Mouth.—All the parts closely resemble those of D. Grayii, but being in a better state of preservation I will describe them. The labrum is highly bullate, with a row of minute teeth on the crest, placed very close together in the middle. Palpi small, thinly clothed with spines; mandibles extremely narrow, hairy, with four teeth, but the lower tooth is so close to the inferior angle, as only to make the latter look double. Maxillæ, with a very deep broad notch, dividing the whole into two almost equal halves; in the upper part there are three main spines.
Cirri.—The first pair are placed at a considerable distance from the second pair; they are short with equal rami, and rather broad segments furnished with a few transverse rows of bristles. The five posterior cirri have singularly few, but much elongated segments, bearing four pair of spines: the two rami of the second pair are alike, and differ only from the posterior cirri in a few of the basal segments having a few more spines.
The Caudal Appendages are twice as long as the pedicels, and nearly half as long as the whole of the sixth cirrus; they have a small tuft of long thin spines at their ends, and a few in pairs, or single, along their whole length; at first I thought that they were multi-articulate, but after careful examination I can perceive no distinct articulations; I have seen no other instance of so long an appendage without articulations.

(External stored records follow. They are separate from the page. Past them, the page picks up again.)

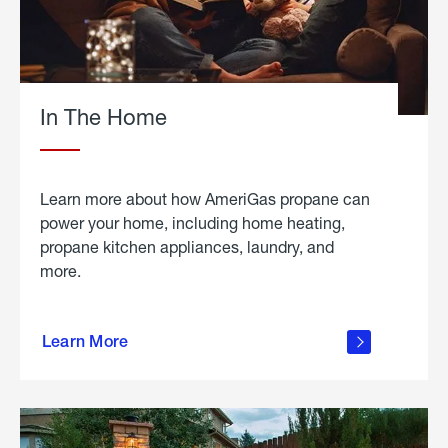
In The Home
Learn more about how AmeriGas propane can
power your home, including home heating,
propane kitchen appliances, laundry, and
more.
about
propane
Learn More
in the
home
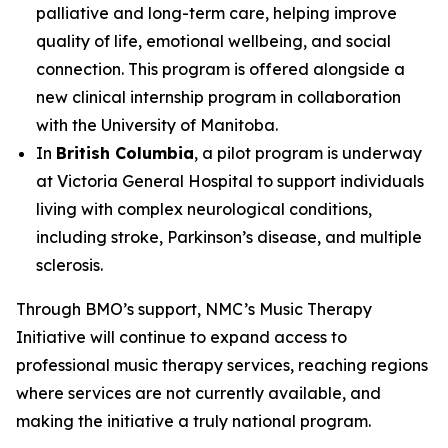
palliative and long-term care, helping improve
quality of life, emotional wellbeing, and social
connection. This program is offered alongside a
new clinical internship program in collaboration
with the University of Manitoba.
In
British Columbia
, a pilot program is underway
at Victoria General Hospital to support individuals
living with complex neurological conditions,
including stroke, Parkinson’s disease, and multiple
sclerosis.
Through BMO’s support, NMC’s Music Therapy
Initiative will continue to expand access to
professional music therapy services, reaching regions
where services are not currently available, and
making the initiative a truly national program.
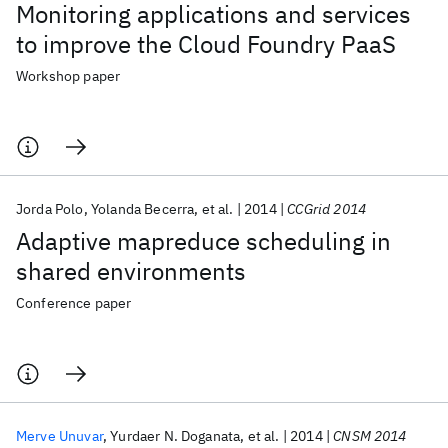
Monitoring applications and services
to improve the Cloud Foundry PaaS
Workshop paper
Jorda Polo
Yolanda Becerra
et al.
2014
CCGrid 2014
Adaptive mapreduce scheduling in
shared environments
Conference paper
Merve Unuvar
Yurdaer N. Doganata
et al.
2014
CNSM 2014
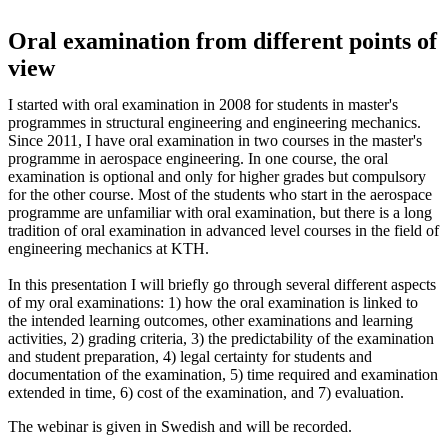
Oral examination from different points of
view
I started with oral examination in 2008 for students in master's
programmes in structural engineering and engineering mechanics.
Since 2011, I have oral examination in two courses in the master's
programme in aerospace engineering. In one course, the oral
examination is optional and only for higher grades but compulsory
for the other course. Most of the students who start in the aerospace
programme are unfamiliar with oral examination, but there is a long
tradition of oral examination in advanced level courses in the field of
engineering mechanics at KTH.
In this presentation I will briefly go through several different aspects
of my oral examinations: 1) how the oral examination is linked to
the intended learning outcomes, other examinations and learning
activities, 2) grading criteria, 3) the predictability of the examination
and student preparation, 4) legal certainty for students and
documentation of the examination, 5) time required and examination
extended in time, 6) cost of the examination, and 7) evaluation.
The webinar is given in Swedish and will be recorded.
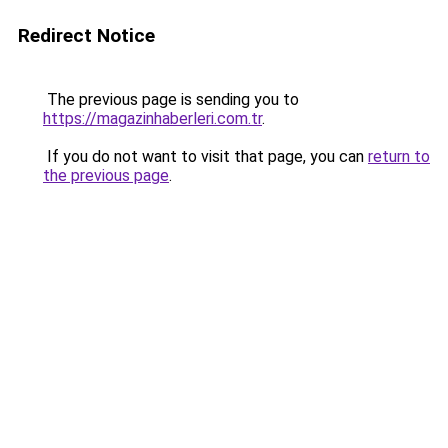
Redirect Notice
The previous page is sending you to
https://magazinhaberleri.com.tr
.
If you do not want to visit that page, you can
return to
the previous page
.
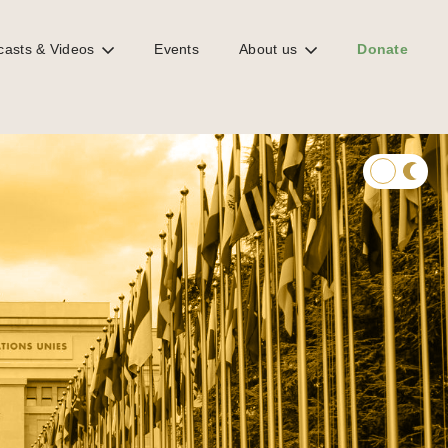
casts & Videos
Events
About us
Donate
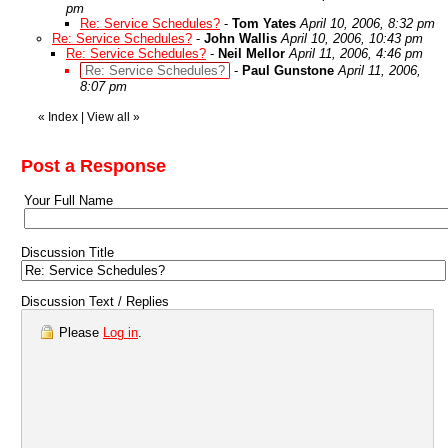
pm
Re: Service Schedules?
-
Tom Yates
April 10, 2006, 8:32 pm
Re: Service Schedules?
-
John Wallis
April 10, 2006, 10:43 pm
Re: Service Schedules?
-
Neil Mellor
April 11, 2006, 4:46 pm
Re: Service Schedules?
-
Paul Gunstone
April 11, 2006,
8:07 pm
«
Index
|
View all
»
Post a Response
Your Full Name
Discussion Title
Discussion Text / Replies
Please
Log in
.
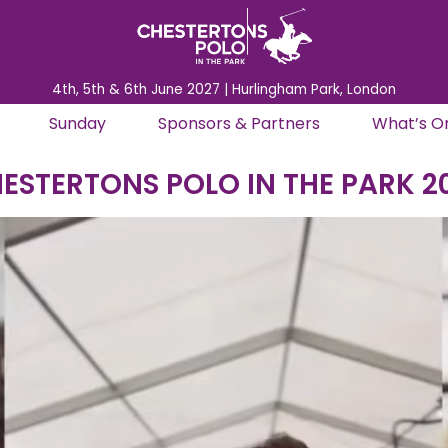
4th, 5th & 6th June 2027 | Hurlingham Park, London
Sunday
Sponsors & Partners
What’s O
ESTERTONS POLO IN THE PARK 2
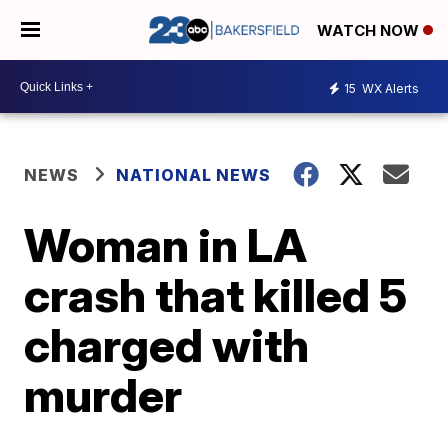
WATCH NOW
15
WX Alerts
NEWS
NATIONAL NEWS
Woman in LA
crash that killed 5
charged with
murder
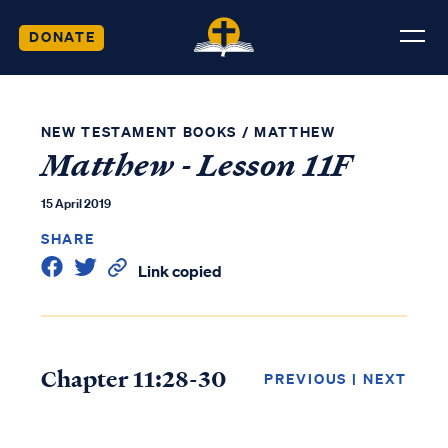
DONATE
NEW TESTAMENT BOOKS
/
MATTHEW
Matthew - Lesson 11F
15 April 2019
SHARE
Link copied
Chapter 11:28-30
PREVIOUS
|
NEXT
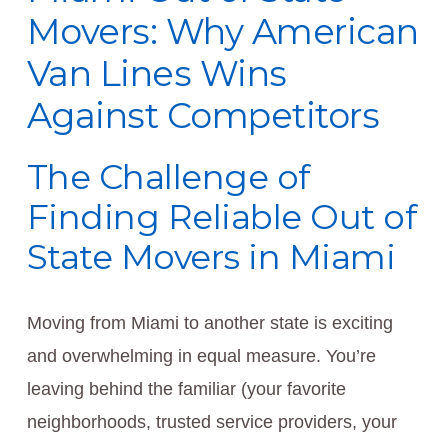
Movers: Why American
Van Lines Wins
Against Competitors
The Challenge of
Finding Reliable Out of
State Movers in Miami
Moving from Miami to another state is exciting
and overwhelming in equal measure. You’re
leaving behind the familiar (your favorite
neighborhoods, trusted service providers, your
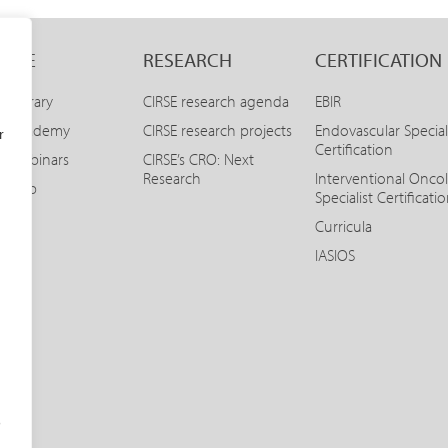
LINE
RESEARCH
CERTIFICATION
E Library
CIRSE research agenda
EBIR
SE Academy
CIRSE research projects
Endovascular Special
r
Certification
E Webinars
CIRSE’s CRO: Next
Research
Interventional Onco
SE App
Specialist Certificati
Curricula
IASIOS
o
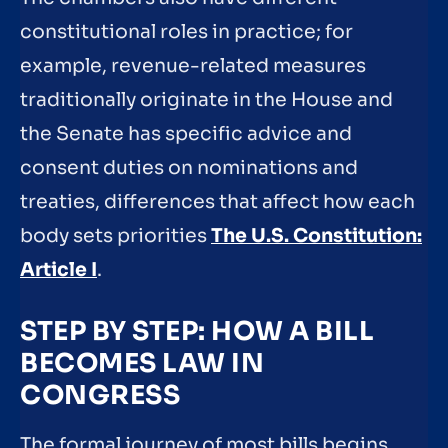
constitutional roles in practice; for
example, revenue-related measures
traditionally originate in the House and
the Senate has specific advice and
consent duties on nominations and
treaties, differences that affect how each
body sets priorities
The U.S. Constitution:
Article I
.
STEP BY STEP: HOW A BILL
BECOMES LAW IN
CONGRESS
The formal journey of most bills begins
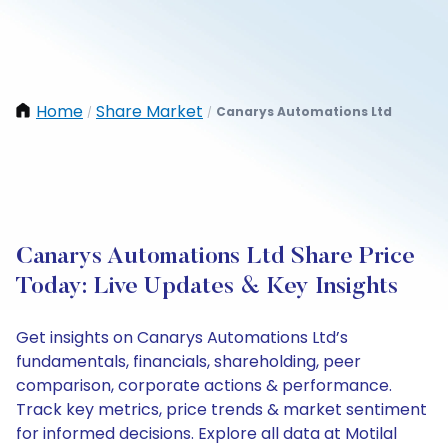
Home
Share Market
Canarys Automations Ltd
/
/
Canarys Automations Ltd Share Price
Today: Live Updates & Key Insights
Get insights on Canarys Automations Ltd’s
fundamentals, financials, shareholding, peer
comparison, corporate actions & performance.
Track key metrics, price trends & market sentiment
for informed decisions. Explore all data at Motilal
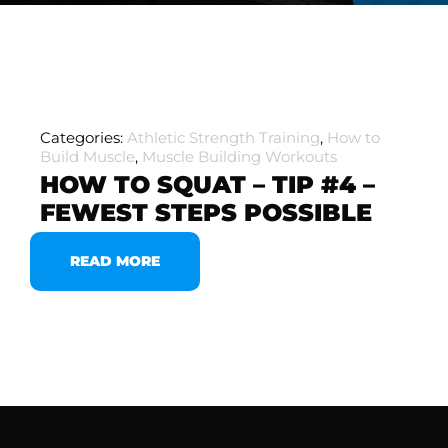
Categories:
Athletic Strength Training
,
How to
Build Muscle
,
Muscle Building Workouts
HOW TO SQUAT – TIP #4 –
FEWEST STEPS POSSIBLE
READ MORE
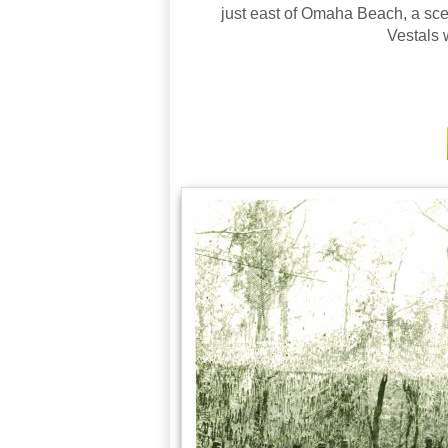
just east of Omaha Beach, a sce
Vestals 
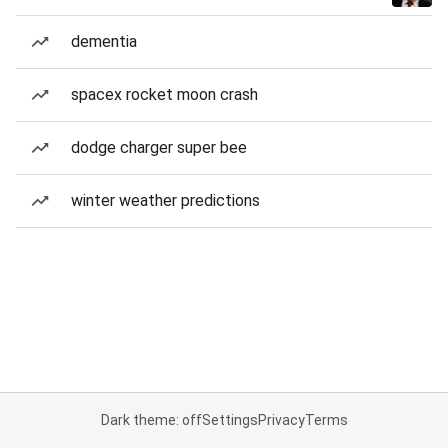
dementia
spacex rocket moon crash
dodge charger super bee
winter weather predictions
Dark theme: off
Settings
Privacy
Terms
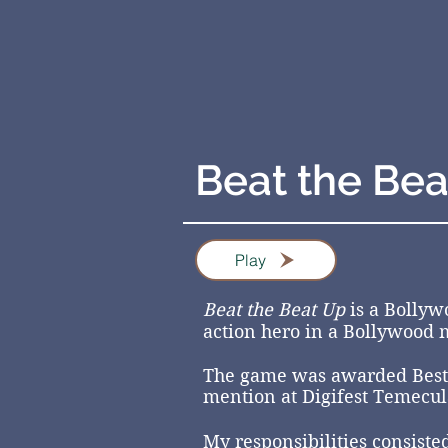
Beat the Bea
Play
Beat the Beat Up
is a Bollyw
action hero in a Bollywood m
The game
was awarded
Best
mention at Digifest Temecul
My responsibilities consiste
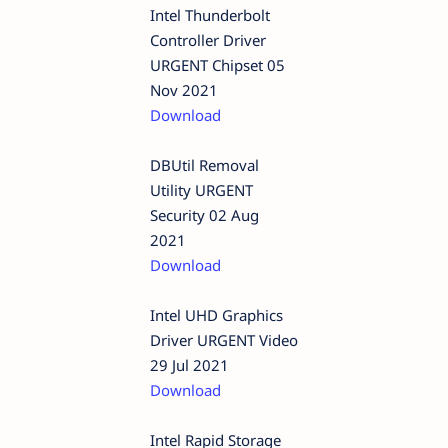
Intel Thunderbolt
Controller Driver
URGENT Chipset 05
Nov 2021
Download
DBUtil Removal
Utility URGENT
Security 02 Aug
2021
Download
Intel UHD Graphics
Driver URGENT Video
29 Jul 2021
Download
Intel Rapid Storage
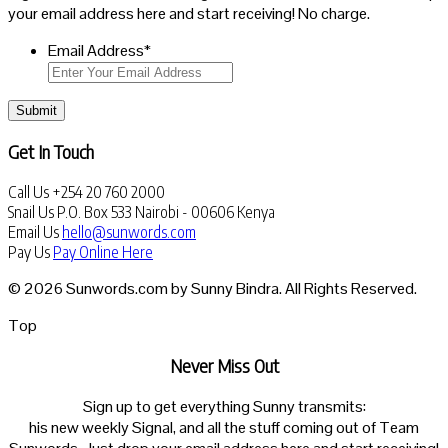
your email address here and start receiving! No charge.
Email Address
*
Submit
Get In Touch
Call Us
+254 20 760 2000
Snail Us
P.O. Box 533 Nairobi - 00606 Kenya
Email Us
hello@sunwords.com
Pay Us
Pay Online Here
© 2026 Sunwords.com by Sunny Bindra. All Rights Reserved.
Top
Never Miss Out
Sign up to get everything Sunny transmits:
his new weekly Signal, and all the stuff coming out of Team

Diagnosis.—This species differs from D. Grayii in all the valves being shorter, so that their points only just cross each other; but this, I conceive, is an unimportant character. In the scuta, the basal segment is here narrower, but the point of junction of the two segments wider than in that species; in the terga, the edge of the axe is smooth instead of being crenated, and the handle and the point behind are of a rather different shape; in the carina the imbedded basal disc has not shoulders and small teeth, as in D. Grayii. Notwithstanding these differences, I should not be much surprised if the present form were to turn out to be a mere variety.
4. Dichelaspis Lowei. [Pl. II], [fig. 8.]
D. scutorum segmento basali angustiore quam occludens segmentum, longitudine ferè 4/5: tergorum parte inferiori duplo latiore quam occludens scutorum segmentum.
Scuta with the basal segment narrower than the occludent segment, and about four-fifths as long as it. Terga with the lower part twice as wide as the occludent segment of the scuta.
Mandibles with four teeth; segments of the three posterior cirri with eight pair of main spines.